In contrast to the laminin zebrafish mutants described above, ablation of the laminin α1 chain in the bashful (bal) mutant causes a milder notochord phenotype as here only the anterior region of the notochord fails to form (Pollard et al., 2006). Noteworthy, bal mutants display residual laminin-111 deposition in the posterior notochord, suggesting that other laminin isoforms might fulfill a compensatory role in posterior notochord development. Indeed, concurrent knockdown of the laminin α4 and α5 chains by injection of antisense morpholino oligonucleotides (MOs) in bal mutants results in a more-severe notochord phenotype that is comparable to that observed in gup and sly mutants (Pollard et al., 2006). In particular, when bal embryos were injected with laminin α4 MO, vacuoles failed to inflate properly; ehh expression, characteristic of the early stages of notochord development, was also abnormally persistent and laminin-111 immunoreactivity was severely reduced. Injection of laminin α5 MO in bal embryos led to the same abnormal and persistent expression of ehh along the notochord concurrently with a failure of cellular inflation and loss of laminin immunoreactivity (Pollard et al., 2006). Taken together, these results point to a redundant role for laminin-411 (containing α4, β1 and γ1 chains, also called laminin 8) and laminin-511 (containing α5, β1 and γ1 chains, also called laminin 10) in notochord development.
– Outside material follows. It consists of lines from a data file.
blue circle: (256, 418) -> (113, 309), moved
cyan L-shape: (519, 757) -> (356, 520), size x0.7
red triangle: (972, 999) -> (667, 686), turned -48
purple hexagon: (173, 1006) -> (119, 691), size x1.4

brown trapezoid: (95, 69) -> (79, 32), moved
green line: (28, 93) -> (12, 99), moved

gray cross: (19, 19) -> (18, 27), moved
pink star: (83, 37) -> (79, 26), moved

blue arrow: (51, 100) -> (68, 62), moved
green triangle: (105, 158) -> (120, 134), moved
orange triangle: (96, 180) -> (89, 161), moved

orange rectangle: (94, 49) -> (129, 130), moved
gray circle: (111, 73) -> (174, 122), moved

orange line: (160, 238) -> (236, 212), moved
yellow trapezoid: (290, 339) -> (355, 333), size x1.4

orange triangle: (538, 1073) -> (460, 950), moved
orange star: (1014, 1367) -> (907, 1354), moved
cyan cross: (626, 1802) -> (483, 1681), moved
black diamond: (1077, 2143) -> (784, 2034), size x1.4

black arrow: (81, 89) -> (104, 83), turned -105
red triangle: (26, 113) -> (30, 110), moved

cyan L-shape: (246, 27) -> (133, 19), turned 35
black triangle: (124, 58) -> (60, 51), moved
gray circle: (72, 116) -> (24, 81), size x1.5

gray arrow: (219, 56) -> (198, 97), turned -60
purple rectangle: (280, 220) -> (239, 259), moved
Further studies in other chordate organisms confirmed that laminins play key roles in notochord morphogenesis. Characterization of the chongmague (cmg) mutant in the ascidian Ciona savignyi identified a mutation in the ortholog gene of vertebrate laminin α chains, and revealed an essential role for laminin in boundary formation and in convergence and extension movements during notochord development (Veeman et al., 2008). Work in Xenopus laevis showed that dystroglycan, a cell surface laminin receptor, is required for proper laminin assembly, cell polarization and vacuole differentiation during notochord development, and identified an adhesome consisting of laminin, dystroglycan and myosin IIA as being crucial for maintaining the shape of notochordal cells (Buisson et al., 2014).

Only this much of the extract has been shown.